When we look at the mining situation in other countries we see that in Canada, which is the parent base for many interests in this country in the mining field, there has been a move away from tax incentives to the mining industry. The reality is that the mining interests outside this country are aware of the fact that the Government, pragmatically, had to introduce the type of legislation which has now been introduced and that this is a good thing.

The reality of business, the reality of industry, is very simple. Investment will continue to flow into this country into these areas where it seems there will be an adequate return on investment. It seems that with the price of these metals and the activity around the world in mining, the scarcity of certain mining resources, the availability of these resources in this State simply means there is a good deal to be had and that there is an adequate return on investment. For this reason the pragmatic investors and entrepreneurs in the mining industry will continue to invest their funds and there is every reason to believe that this is increasing rather than declining in this country.
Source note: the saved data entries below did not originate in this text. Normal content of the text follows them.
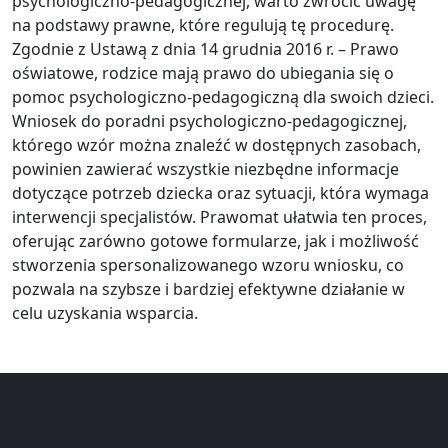
psychologiczno-pedagogicznej, warto zwrócić uwagę
na podstawy prawne, które regulują tę procedurę.
Zgodnie z Ustawą z dnia 14 grudnia 2016 r. – Prawo
oświatowe, rodzice mają prawo do ubiegania się o
pomoc psychologiczno-pedagogiczną dla swoich dzieci.
Wniosek do poradni psychologiczno-pedagogicznej,
którego wzór można znaleźć w dostępnych zasobach,
powinien zawierać wszystkie niezbędne informacje
dotyczące potrzeb dziecka oraz sytuacji, która wymaga
interwencji specjalistów. Prawomat ułatwia ten proces,
oferując zarówno gotowe formularze, jak i możliwość
stworzenia spersonalizowanego wzoru wniosku, co
pozwala na szybsze i bardziej efektywne działanie w
celu uzyskania wsparcia.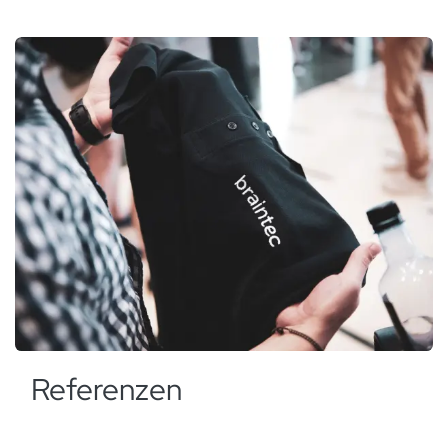
Referenzen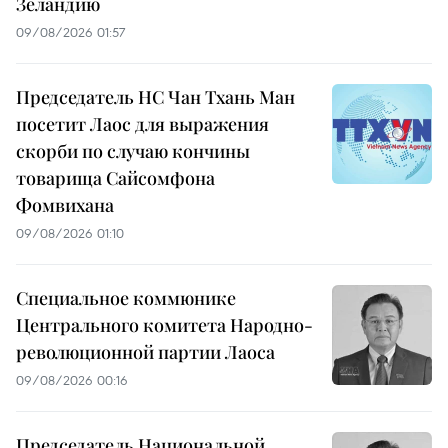
Зеландию
09/08/2026 01:57
Председатель НС Чан Тхань Ман
посетит Лаос для выражения
скорби по случаю кончины
товарища Сайсомфона
Фомвихана
09/08/2026 01:10
Специальное коммюнике
Центрального комитета Народно-
революционной партии Лаоса
09/08/2026 00:16
Председатель Национальной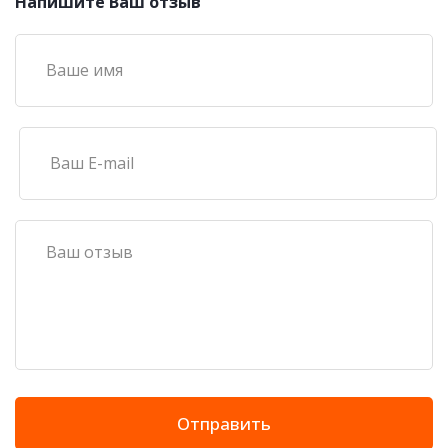
Напишите Ваш отзыв
Отправить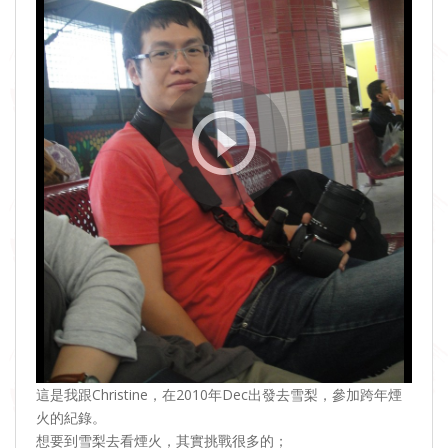
這是我跟Christine，在2010年Dec出發去雪梨，參加跨年煙
火的紀錄。
想要到雪梨去看煙火，其實挑戰很多的；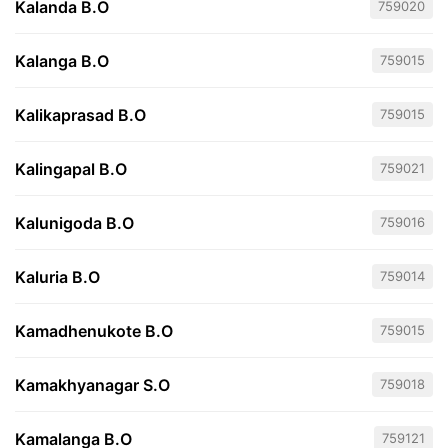
Kalanda B.O
759020
Kalanga B.O
759015
Kalikaprasad B.O
759015
Kalingapal B.O
759021
Kalunigoda B.O
759016
Kaluria B.O
759014
Kamadhenukote B.O
759015
Kamakhyanagar S.O
759018
Kamalanga B.O
759121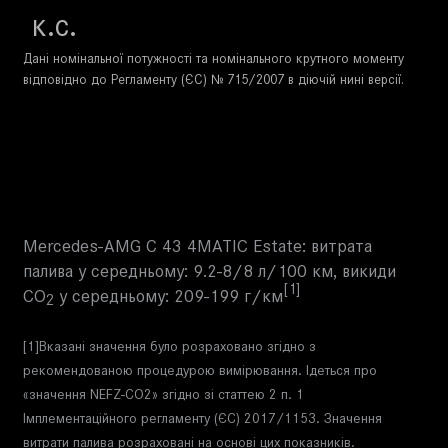
к.с.
Дані номінальної потужності та номінального крутного моменту
відповідно до Регламенту (ЄС) № 715/2007 в діючій нині версії.
Mercedes-AMG C 43 4MATIC Estate: витрата
палива у середньому: 9.2-8/8 л/100 км, викиди
[1]
CO
у середньому: 209-199 г/км
2
[1]Вказані значення було розраховано згідно з
рекомендованою процедурою вимірювання. Ідеться про
«значення NEFZ-CO2» згідно зі статтею 2 п. 1
Імплементаційного регламенту (ЄС) 2017/1153. Значення
витрати палива розраховані на основі цих показників.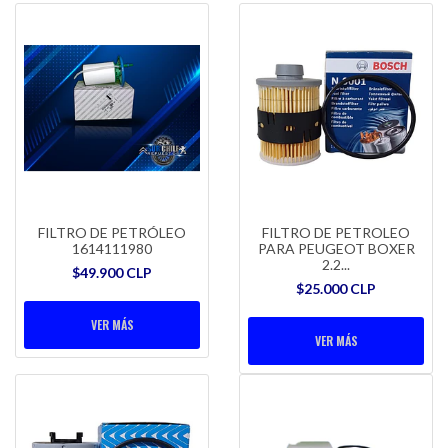
FILTRO DE PETRÓLEO
FILTRO DE PETROLEO
1614111980
PARA PEUGEOT BOXER
2.2...
$49.900 CLP
$25.000 CLP
VER MÁS
VER MÁS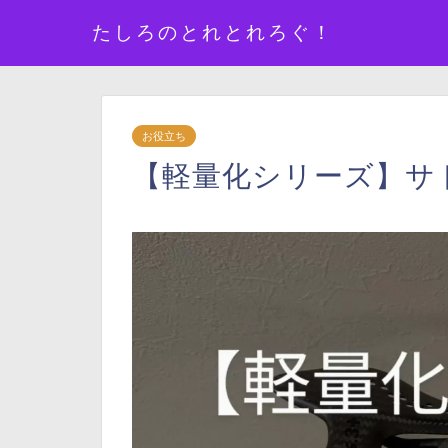
たしろのとれとれろぐ！
お役立ち
【軽量化シリーズ】サ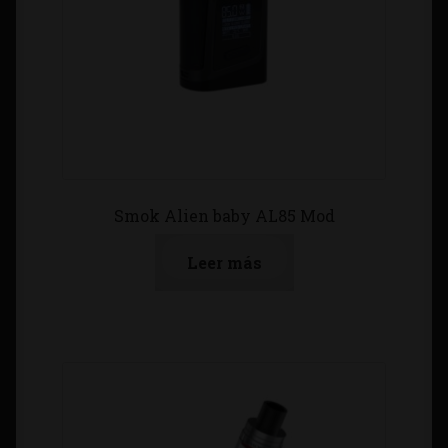
Smok Alien baby AL85 Mod
Leer más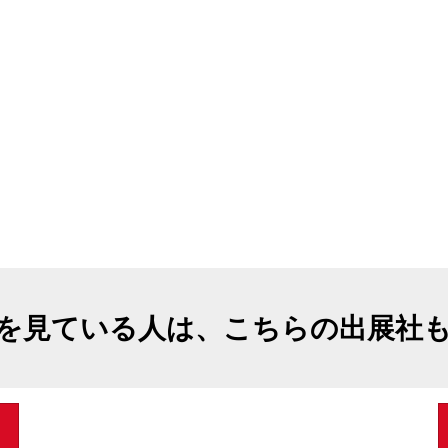
を見ている人は、こちらの出展社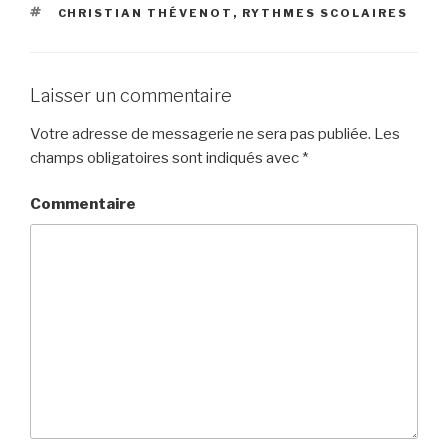
ÉTIQUETTES
CHRISTIAN THÉVENOT
,
RYTHMES SCOLAIRES
Laisser un commentaire
Votre adresse de messagerie ne sera pas publiée.
Les
champs obligatoires sont indiqués avec
*
Commentaire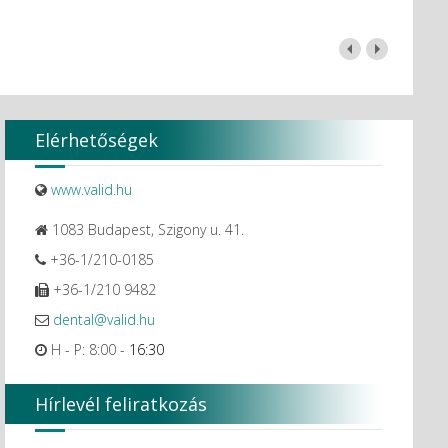
Elérhetőségek
www.valid.hu
1083 Budapest, Szigony u. 41.
+36-1/210-0185
+36-1/210 9482
dental@valid.hu
H - P: 8:00 -
16:30
Hírlevél feliratkozás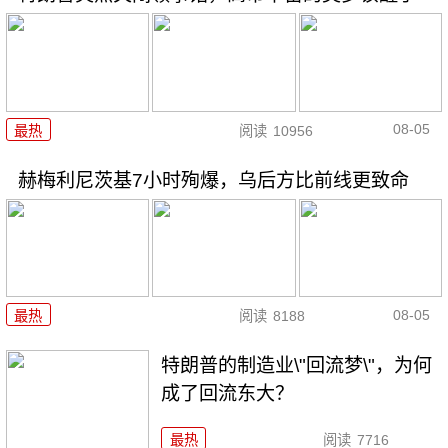
08-05
最热
阅读
10956
赫梅利尼茨基7小时殉爆，乌后方比前线更致命
08-05
最热
阅读
8188
特朗普的制造业\"回流梦\"，为何
成了回流东大？
最热
阅读
7716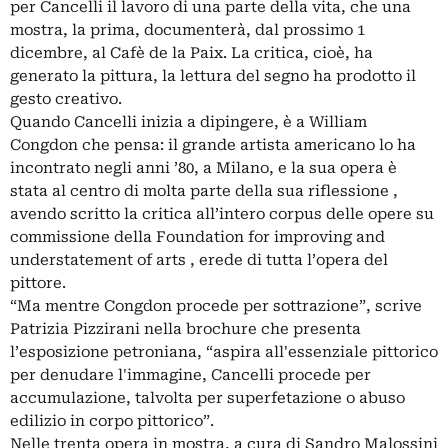
per Cancelli il lavoro di una parte della vita, che una
mostra, la prima, documenterà, dal prossimo 1
dicembre, al Cafè de la Paix. La critica, cioè, ha
generato la pittura, la lettura del segno ha prodotto il
gesto creativo.
Quando Cancelli inizia a dipingere, è a William
Congdon che pensa: il grande artista americano lo ha
incontrato negli anni ’80, a Milano, e la sua opera è
stata al centro di molta parte della sua riflessione ,
avendo scritto la critica all’intero corpus delle opere su
commissione della Foundation for improving and
understatement of arts , erede di tutta l’opera del
pittore.
“Ma mentre Congdon procede per sottrazione”, scrive
Patrizia Pizzirani nella brochure che presenta
l’esposizione petroniana, “aspira all'essenziale pittorico
per denudare l'immagine, Cancelli procede per
accumulazione, talvolta per superfetazione o abuso
edilizio in corpo pittorico”.
Nelle trenta opera in mostra, a cura di Sandro Malossini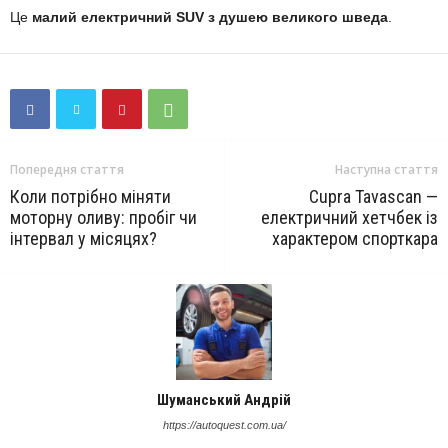
Це
малий електричний SUV з душею великого шведа
.
Попередня стаття
Наступна стаття
Коли потрібно міняти
Cupra Tavascan —
моторну оливу: пробіг чи
електричний хетчбек із
інтервал у місяцях?
характером спорткара
Шуманський Андрій
https://autoquest.com.ua/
I suggest we should take the Minister's speech at face value because a certain amount of research went into it. He suggests in the latter part of his speech that over the next 20 years it is estimated that the likely tax yield to the nation, because of the introduction of this particular policy, will be of the order of £125 million. If development continues and the mining interests are pleased because they are getting an adequate return on investment, there will be primary employment in the industry within the country. In addition it is proposed that there will be a yield of £125 million for the benefit of this nation and a resulting investment in the national interest. It seems to me therefore that the case is unanswerable and that the Government are completely vindicated in doing what they have done.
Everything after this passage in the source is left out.